Policies to rebuild both in the short and long term entail strengthening health services and putting in place very targeted stimulus measures to help reignite growth. This includes efforts to maintain the private sector and get money directly to people so that we may see a quicker return to business creation after this pandemic has passed.
During the mitigation period the World Bank said countries should focus on sustaining economic activity, with targeted support to provide liquidity to households, firms and government essential services. At the same time, policymakers should remain vigilant to counter potential financial disruptions.
“During the recovery period, countries will need to calibrate the winding down of public support and should be targeting broader development challenges.”
The analysis discusses the importance of allowing an orderly allocation of new capital toward sectors that are productive in the new post-pandemic structures that emerge. To succeed in this, countries will need reforms that allow capital and labour to adjust relatively fast — by speeding the resolution of disputes, reducing regulatory barriers, and reforming the costly subsidies, monopolies and protected State-owned enterprises that have slowed development.
The World Bank notes that in the short-term, while restrictions on transport and travel remain in place, low oil prices are unlikely to provide much support for growth and may, instead, compound the damage wrought by the pandemic by further weakening the finances of producers. Low oil prices are likely to provide, at best, marginal support to global activity early in the recovery.
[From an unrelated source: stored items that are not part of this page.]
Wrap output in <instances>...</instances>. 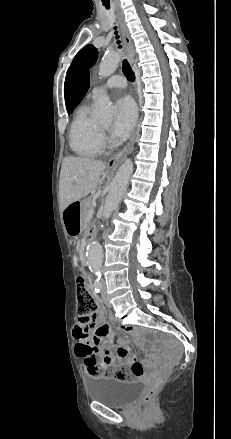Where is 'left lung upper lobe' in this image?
I'll return each instance as SVG.
<instances>
[{
	"label": "left lung upper lobe",
	"instance_id": "left-lung-upper-lobe-1",
	"mask_svg": "<svg viewBox=\"0 0 231 439\" xmlns=\"http://www.w3.org/2000/svg\"><path fill=\"white\" fill-rule=\"evenodd\" d=\"M97 57V49L90 44L82 48L74 57L67 71L64 84V96L68 112L70 110L73 93L82 74L96 62Z\"/></svg>",
	"mask_w": 231,
	"mask_h": 439
}]
</instances>
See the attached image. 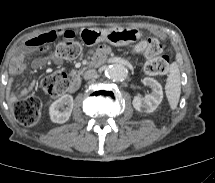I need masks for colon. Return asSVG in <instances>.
<instances>
[{"mask_svg": "<svg viewBox=\"0 0 215 183\" xmlns=\"http://www.w3.org/2000/svg\"><path fill=\"white\" fill-rule=\"evenodd\" d=\"M43 45L36 44L40 49ZM135 53L144 54L149 60L145 64V71L150 75H161L167 72L170 57L162 54V45L155 37L140 40L133 47ZM81 53V46L75 40V34L68 31L56 46V54L62 59H74ZM69 85L68 78L63 73H55L45 77L41 82L42 90L52 97L64 93ZM16 120L27 127L36 125L42 116V103L36 96H25L20 98L13 108Z\"/></svg>", "mask_w": 215, "mask_h": 183, "instance_id": "colon-1", "label": "colon"}]
</instances>
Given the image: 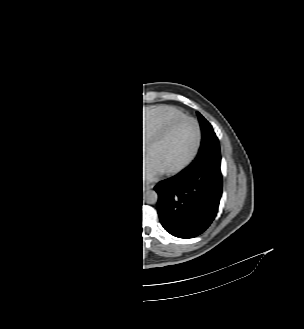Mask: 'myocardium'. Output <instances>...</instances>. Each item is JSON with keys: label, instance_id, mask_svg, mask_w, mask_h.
Instances as JSON below:
<instances>
[{"label": "myocardium", "instance_id": "myocardium-1", "mask_svg": "<svg viewBox=\"0 0 304 329\" xmlns=\"http://www.w3.org/2000/svg\"><path fill=\"white\" fill-rule=\"evenodd\" d=\"M182 120H190L195 124L196 129H197V140H196L195 146L193 148V151L191 152L189 157L179 166L172 168V169L162 171V173L165 175H175V174H178L179 172L183 171L186 167H188L194 161V159L198 155L200 147H201V143H202V129H201V126H200V123L198 122V120L195 119L194 117L186 115V114L181 115V116H176V117L169 119L162 126V128L148 141V143L146 144V146L144 148L145 156L147 158L149 152L154 148V146H156L158 143L163 141L168 136V134L170 133L173 126Z\"/></svg>", "mask_w": 304, "mask_h": 329}]
</instances>
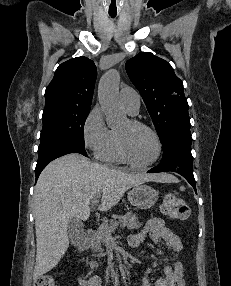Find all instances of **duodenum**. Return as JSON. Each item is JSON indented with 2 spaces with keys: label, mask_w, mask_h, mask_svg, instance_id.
I'll list each match as a JSON object with an SVG mask.
<instances>
[{
  "label": "duodenum",
  "mask_w": 231,
  "mask_h": 286,
  "mask_svg": "<svg viewBox=\"0 0 231 286\" xmlns=\"http://www.w3.org/2000/svg\"><path fill=\"white\" fill-rule=\"evenodd\" d=\"M93 239H94L93 232L88 231L76 240V247L81 251L87 250L91 246Z\"/></svg>",
  "instance_id": "1"
}]
</instances>
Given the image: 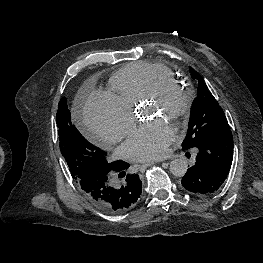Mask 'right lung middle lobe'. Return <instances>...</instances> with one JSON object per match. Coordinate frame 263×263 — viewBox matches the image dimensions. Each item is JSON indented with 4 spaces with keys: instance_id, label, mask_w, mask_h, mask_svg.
I'll return each mask as SVG.
<instances>
[{
    "instance_id": "right-lung-middle-lobe-1",
    "label": "right lung middle lobe",
    "mask_w": 263,
    "mask_h": 263,
    "mask_svg": "<svg viewBox=\"0 0 263 263\" xmlns=\"http://www.w3.org/2000/svg\"><path fill=\"white\" fill-rule=\"evenodd\" d=\"M56 121L60 151L74 180L112 170L115 162L108 159L106 152L88 142L73 125L66 98L59 102Z\"/></svg>"
}]
</instances>
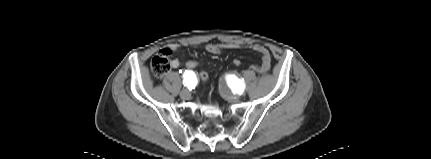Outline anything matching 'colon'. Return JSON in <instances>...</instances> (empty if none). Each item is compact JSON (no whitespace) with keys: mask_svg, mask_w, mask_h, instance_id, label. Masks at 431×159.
Here are the masks:
<instances>
[{"mask_svg":"<svg viewBox=\"0 0 431 159\" xmlns=\"http://www.w3.org/2000/svg\"><path fill=\"white\" fill-rule=\"evenodd\" d=\"M233 65L235 67L241 66V61L239 59L233 60ZM199 69L200 79L203 83L208 81V65L204 64L202 58L188 59L185 63V68L190 71H196ZM151 70L156 78L163 77L170 70V62L166 56V53L156 55L151 61Z\"/></svg>","mask_w":431,"mask_h":159,"instance_id":"obj_1","label":"colon"}]
</instances>
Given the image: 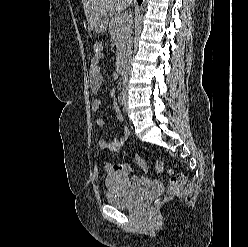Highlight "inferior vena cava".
I'll return each mask as SVG.
<instances>
[{"label": "inferior vena cava", "mask_w": 248, "mask_h": 247, "mask_svg": "<svg viewBox=\"0 0 248 247\" xmlns=\"http://www.w3.org/2000/svg\"><path fill=\"white\" fill-rule=\"evenodd\" d=\"M131 2V1H130ZM127 20V26H128V45H127V52H126V58H127V64H128V70H129V63L132 59V53H133V42H132V37H131V28L133 25V14L130 11L129 14L126 17Z\"/></svg>", "instance_id": "1"}]
</instances>
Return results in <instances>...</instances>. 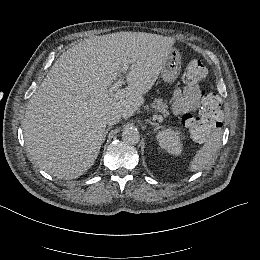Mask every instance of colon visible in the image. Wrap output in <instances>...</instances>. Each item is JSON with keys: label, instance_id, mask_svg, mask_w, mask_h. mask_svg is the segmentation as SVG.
I'll return each instance as SVG.
<instances>
[{"label": "colon", "instance_id": "1", "mask_svg": "<svg viewBox=\"0 0 260 260\" xmlns=\"http://www.w3.org/2000/svg\"><path fill=\"white\" fill-rule=\"evenodd\" d=\"M185 81L188 84L195 85L199 82H205L208 79V71L199 59H191L185 70ZM185 125L189 132L194 135L202 127V123H205L203 118L192 115H185Z\"/></svg>", "mask_w": 260, "mask_h": 260}]
</instances>
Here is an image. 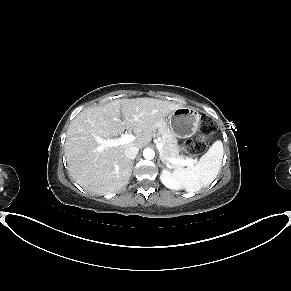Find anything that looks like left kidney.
<instances>
[{
    "mask_svg": "<svg viewBox=\"0 0 291 291\" xmlns=\"http://www.w3.org/2000/svg\"><path fill=\"white\" fill-rule=\"evenodd\" d=\"M160 179L162 183L169 189L180 190L183 187L181 182L176 180L166 169L162 170Z\"/></svg>",
    "mask_w": 291,
    "mask_h": 291,
    "instance_id": "obj_1",
    "label": "left kidney"
}]
</instances>
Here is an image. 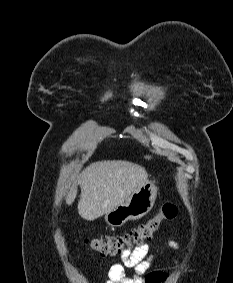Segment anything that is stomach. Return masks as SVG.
I'll list each match as a JSON object with an SVG mask.
<instances>
[{
	"mask_svg": "<svg viewBox=\"0 0 233 283\" xmlns=\"http://www.w3.org/2000/svg\"><path fill=\"white\" fill-rule=\"evenodd\" d=\"M157 197V187L154 181L143 182L127 200L105 213V221L113 227H120L129 220H137L152 209Z\"/></svg>",
	"mask_w": 233,
	"mask_h": 283,
	"instance_id": "stomach-1",
	"label": "stomach"
}]
</instances>
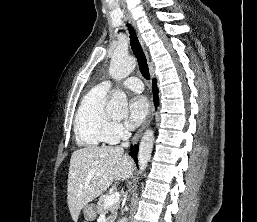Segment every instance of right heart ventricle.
Wrapping results in <instances>:
<instances>
[{
    "label": "right heart ventricle",
    "instance_id": "right-heart-ventricle-1",
    "mask_svg": "<svg viewBox=\"0 0 257 222\" xmlns=\"http://www.w3.org/2000/svg\"><path fill=\"white\" fill-rule=\"evenodd\" d=\"M107 90L101 86L91 89L82 99L75 116L74 131L76 142L83 147L94 148L107 139L112 123L106 112Z\"/></svg>",
    "mask_w": 257,
    "mask_h": 222
}]
</instances>
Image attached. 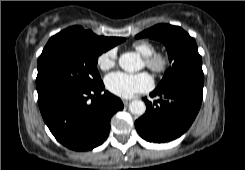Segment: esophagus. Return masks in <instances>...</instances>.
<instances>
[{
  "label": "esophagus",
  "mask_w": 245,
  "mask_h": 170,
  "mask_svg": "<svg viewBox=\"0 0 245 170\" xmlns=\"http://www.w3.org/2000/svg\"><path fill=\"white\" fill-rule=\"evenodd\" d=\"M129 102V100H123L124 105H128Z\"/></svg>",
  "instance_id": "34e87169"
}]
</instances>
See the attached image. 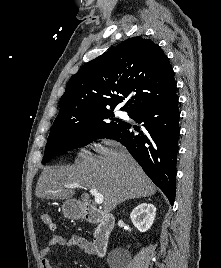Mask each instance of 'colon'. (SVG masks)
<instances>
[{
    "mask_svg": "<svg viewBox=\"0 0 221 268\" xmlns=\"http://www.w3.org/2000/svg\"><path fill=\"white\" fill-rule=\"evenodd\" d=\"M40 219L43 222L45 226H47L49 229L54 230L55 229V223L53 222L50 214L46 211H42L40 213Z\"/></svg>",
    "mask_w": 221,
    "mask_h": 268,
    "instance_id": "5ec220e1",
    "label": "colon"
}]
</instances>
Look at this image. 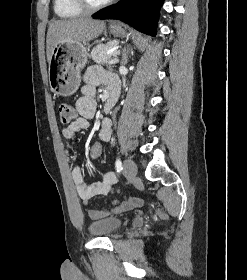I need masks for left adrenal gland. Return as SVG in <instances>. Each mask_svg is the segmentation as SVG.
I'll return each mask as SVG.
<instances>
[{"mask_svg": "<svg viewBox=\"0 0 247 280\" xmlns=\"http://www.w3.org/2000/svg\"><path fill=\"white\" fill-rule=\"evenodd\" d=\"M127 62H128V57H127V54L126 53H124L123 54V57H122V64H127Z\"/></svg>", "mask_w": 247, "mask_h": 280, "instance_id": "obj_1", "label": "left adrenal gland"}]
</instances>
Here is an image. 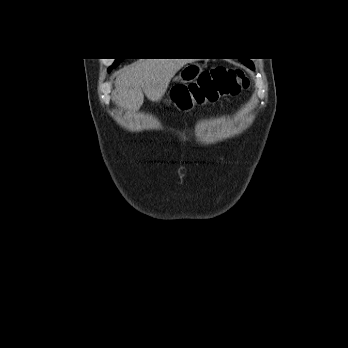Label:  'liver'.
<instances>
[{
  "mask_svg": "<svg viewBox=\"0 0 348 348\" xmlns=\"http://www.w3.org/2000/svg\"><path fill=\"white\" fill-rule=\"evenodd\" d=\"M188 62L187 59H139L118 73L116 100L130 111L142 106L144 93L150 101H160L171 79Z\"/></svg>",
  "mask_w": 348,
  "mask_h": 348,
  "instance_id": "obj_1",
  "label": "liver"
}]
</instances>
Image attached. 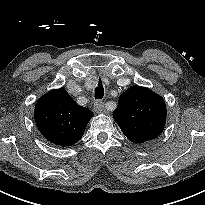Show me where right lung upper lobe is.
<instances>
[{"instance_id": "obj_1", "label": "right lung upper lobe", "mask_w": 205, "mask_h": 205, "mask_svg": "<svg viewBox=\"0 0 205 205\" xmlns=\"http://www.w3.org/2000/svg\"><path fill=\"white\" fill-rule=\"evenodd\" d=\"M35 122L41 134L60 146L78 142L93 113L79 106L63 88L43 95L36 103Z\"/></svg>"}]
</instances>
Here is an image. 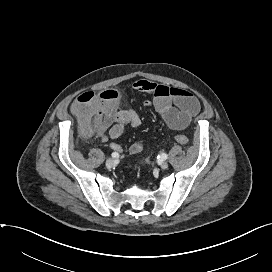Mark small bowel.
Wrapping results in <instances>:
<instances>
[{"mask_svg":"<svg viewBox=\"0 0 272 272\" xmlns=\"http://www.w3.org/2000/svg\"><path fill=\"white\" fill-rule=\"evenodd\" d=\"M133 88L152 96V101L147 102L146 105L152 104L168 127L173 130H184L190 125L193 117L200 112L201 105L198 99L184 89L168 87L144 79L135 81ZM140 124L141 120L138 114L132 109H127L118 112L102 129H108V138L111 140L110 147L114 151L122 153V147L115 140L123 134L127 125L136 128ZM142 150L143 143L139 140L133 142L129 147L132 154L140 153Z\"/></svg>","mask_w":272,"mask_h":272,"instance_id":"1","label":"small bowel"}]
</instances>
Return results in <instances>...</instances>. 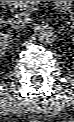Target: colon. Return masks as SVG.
Here are the masks:
<instances>
[{
    "mask_svg": "<svg viewBox=\"0 0 74 122\" xmlns=\"http://www.w3.org/2000/svg\"><path fill=\"white\" fill-rule=\"evenodd\" d=\"M62 6H65L67 4L68 1H60Z\"/></svg>",
    "mask_w": 74,
    "mask_h": 122,
    "instance_id": "5ec220e1",
    "label": "colon"
}]
</instances>
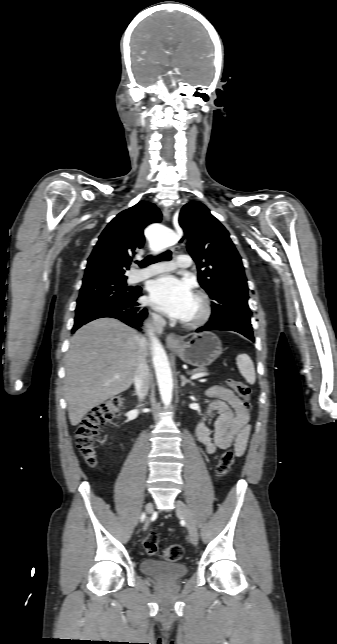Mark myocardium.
<instances>
[{"instance_id": "f54148a6", "label": "myocardium", "mask_w": 337, "mask_h": 644, "mask_svg": "<svg viewBox=\"0 0 337 644\" xmlns=\"http://www.w3.org/2000/svg\"><path fill=\"white\" fill-rule=\"evenodd\" d=\"M194 297L199 303V311L193 318L182 320V325L187 328L203 326L212 315V303L209 295L205 291L198 290L195 292Z\"/></svg>"}]
</instances>
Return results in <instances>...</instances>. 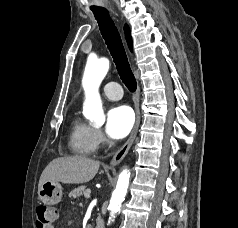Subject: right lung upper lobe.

“Oil-exporting, emerging and developing economies entered the current crisis with eroded fiscal positions after having drawn on them to weather the 2014-16 oil price drop. In addition to the unprecedented public health crisis, these economies are now experiencing sharp economic downturns as their export revenues nosedive,” said Ayhan Kose, director of the World Bank’s Prospects Group.
“Even if oil prices rise as global oil demand recovers, the recent plunge in prices is another reminder for oil-exporting countries of the urgency to continue with reforms to diversify their economies.”